The COVID-inspired rush to online teaching and learning had “profound impacts” on international students, Thinh Huynha and Ly Thi Tran (Deakin U) have found.
The researchers reviewed published research to identify what happened.
Positives included
- digitised study is a “key driver” for internationals to “become more active and independent”
- on-line real-time, classes “facilitate the acquisition of real-world authentic information”
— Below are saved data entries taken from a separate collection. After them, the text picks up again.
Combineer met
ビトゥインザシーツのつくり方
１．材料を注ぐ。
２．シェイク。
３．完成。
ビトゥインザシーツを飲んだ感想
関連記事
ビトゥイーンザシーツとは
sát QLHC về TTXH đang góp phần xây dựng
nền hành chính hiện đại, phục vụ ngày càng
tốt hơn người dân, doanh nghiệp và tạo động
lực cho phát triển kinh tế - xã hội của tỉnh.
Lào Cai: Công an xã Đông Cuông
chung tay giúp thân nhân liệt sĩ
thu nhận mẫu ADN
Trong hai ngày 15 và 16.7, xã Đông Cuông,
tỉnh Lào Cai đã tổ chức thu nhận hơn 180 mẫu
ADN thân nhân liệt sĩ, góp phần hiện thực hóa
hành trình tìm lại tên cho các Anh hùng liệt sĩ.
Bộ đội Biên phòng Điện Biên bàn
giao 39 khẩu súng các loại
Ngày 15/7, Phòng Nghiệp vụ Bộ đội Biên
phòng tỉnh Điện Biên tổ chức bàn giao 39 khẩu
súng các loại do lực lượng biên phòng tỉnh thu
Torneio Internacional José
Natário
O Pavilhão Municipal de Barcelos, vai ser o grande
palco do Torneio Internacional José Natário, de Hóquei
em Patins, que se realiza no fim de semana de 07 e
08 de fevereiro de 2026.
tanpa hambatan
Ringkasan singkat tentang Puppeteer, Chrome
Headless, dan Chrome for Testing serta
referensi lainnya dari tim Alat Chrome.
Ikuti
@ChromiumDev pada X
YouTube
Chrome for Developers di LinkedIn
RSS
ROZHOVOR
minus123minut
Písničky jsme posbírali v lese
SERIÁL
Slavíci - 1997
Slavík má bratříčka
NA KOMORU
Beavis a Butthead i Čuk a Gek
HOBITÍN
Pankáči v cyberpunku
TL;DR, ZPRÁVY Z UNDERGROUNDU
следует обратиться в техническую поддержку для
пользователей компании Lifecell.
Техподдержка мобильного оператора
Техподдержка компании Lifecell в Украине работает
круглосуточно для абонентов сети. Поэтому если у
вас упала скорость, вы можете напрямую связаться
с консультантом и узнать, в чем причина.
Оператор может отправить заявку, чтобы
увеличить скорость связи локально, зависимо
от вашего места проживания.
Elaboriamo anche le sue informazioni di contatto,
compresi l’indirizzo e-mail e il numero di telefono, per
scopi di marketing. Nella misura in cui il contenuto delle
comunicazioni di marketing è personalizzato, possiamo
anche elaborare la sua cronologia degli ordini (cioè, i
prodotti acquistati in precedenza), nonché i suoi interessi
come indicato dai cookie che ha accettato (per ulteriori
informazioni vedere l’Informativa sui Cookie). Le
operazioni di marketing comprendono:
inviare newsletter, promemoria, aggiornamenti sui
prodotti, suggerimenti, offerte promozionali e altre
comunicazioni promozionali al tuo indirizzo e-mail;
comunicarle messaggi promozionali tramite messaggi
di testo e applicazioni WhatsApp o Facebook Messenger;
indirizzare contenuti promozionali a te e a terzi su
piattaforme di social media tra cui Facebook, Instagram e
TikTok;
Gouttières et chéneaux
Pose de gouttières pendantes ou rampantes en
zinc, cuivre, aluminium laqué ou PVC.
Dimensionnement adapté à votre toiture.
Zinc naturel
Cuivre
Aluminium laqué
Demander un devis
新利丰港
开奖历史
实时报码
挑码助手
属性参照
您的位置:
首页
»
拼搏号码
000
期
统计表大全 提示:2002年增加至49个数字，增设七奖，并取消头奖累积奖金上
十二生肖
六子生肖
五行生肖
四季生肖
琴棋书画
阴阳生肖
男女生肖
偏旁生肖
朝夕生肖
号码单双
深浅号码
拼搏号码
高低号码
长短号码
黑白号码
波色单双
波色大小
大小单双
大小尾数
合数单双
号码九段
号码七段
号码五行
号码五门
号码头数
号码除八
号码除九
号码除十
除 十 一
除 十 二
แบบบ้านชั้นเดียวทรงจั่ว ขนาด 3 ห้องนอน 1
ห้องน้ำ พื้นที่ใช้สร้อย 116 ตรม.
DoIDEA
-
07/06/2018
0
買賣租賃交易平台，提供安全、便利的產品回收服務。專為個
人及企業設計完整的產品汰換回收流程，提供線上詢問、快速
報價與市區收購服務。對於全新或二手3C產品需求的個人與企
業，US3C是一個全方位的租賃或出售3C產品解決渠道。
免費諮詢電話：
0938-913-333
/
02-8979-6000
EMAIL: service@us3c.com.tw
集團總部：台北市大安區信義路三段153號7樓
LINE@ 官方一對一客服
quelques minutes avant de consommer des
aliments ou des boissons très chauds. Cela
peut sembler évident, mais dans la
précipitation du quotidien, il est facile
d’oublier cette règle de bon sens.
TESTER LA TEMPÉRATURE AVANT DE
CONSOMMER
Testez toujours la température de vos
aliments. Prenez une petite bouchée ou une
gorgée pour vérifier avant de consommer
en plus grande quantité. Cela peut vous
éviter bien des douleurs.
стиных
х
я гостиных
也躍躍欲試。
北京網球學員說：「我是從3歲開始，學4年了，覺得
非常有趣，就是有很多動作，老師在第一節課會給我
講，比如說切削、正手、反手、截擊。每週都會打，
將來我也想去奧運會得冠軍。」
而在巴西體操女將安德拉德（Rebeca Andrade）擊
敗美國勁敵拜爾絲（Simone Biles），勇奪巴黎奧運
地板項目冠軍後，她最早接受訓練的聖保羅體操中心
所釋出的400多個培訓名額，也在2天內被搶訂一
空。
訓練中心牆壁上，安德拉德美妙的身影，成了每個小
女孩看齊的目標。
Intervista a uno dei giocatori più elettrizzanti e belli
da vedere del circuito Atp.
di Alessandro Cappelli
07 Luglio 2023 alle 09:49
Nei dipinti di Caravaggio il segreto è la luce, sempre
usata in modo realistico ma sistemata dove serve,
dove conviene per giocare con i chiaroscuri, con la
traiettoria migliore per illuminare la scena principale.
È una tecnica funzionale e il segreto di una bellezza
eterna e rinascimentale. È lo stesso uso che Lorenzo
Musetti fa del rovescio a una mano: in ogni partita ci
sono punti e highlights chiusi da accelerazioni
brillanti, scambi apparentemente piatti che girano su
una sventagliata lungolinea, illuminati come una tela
- asynchronous digital classes lets students repeat content to “better navigate any language barriers”
Negatives:
- less informal interaction and failed peer discussion
- “digital illiteracy” including, “the unfamiliar experiences of using searching databases, on-line journals, and learning-help services”
- fatigue and anxiety from too-much time on-line
Opportunities:
- students from multi-countries cooperating on experiments
- choosing when to take asynchronous classes
- choosing preferred modes of expression, good for students from cultures that prefer writing to speaking
Key challenges
- “on-line learning is not culturally neutral because of the central paradox between the diversity of international students and the homogeneousness of epistemologies, teaching philosophies, and learning objectives”
- slow, unstable, insecure, expensive Internet connections
- time-zones
The take-out: “invest in human resources, especially digital literacy, to ensure that international students are placed at the centre of the digitalisation.”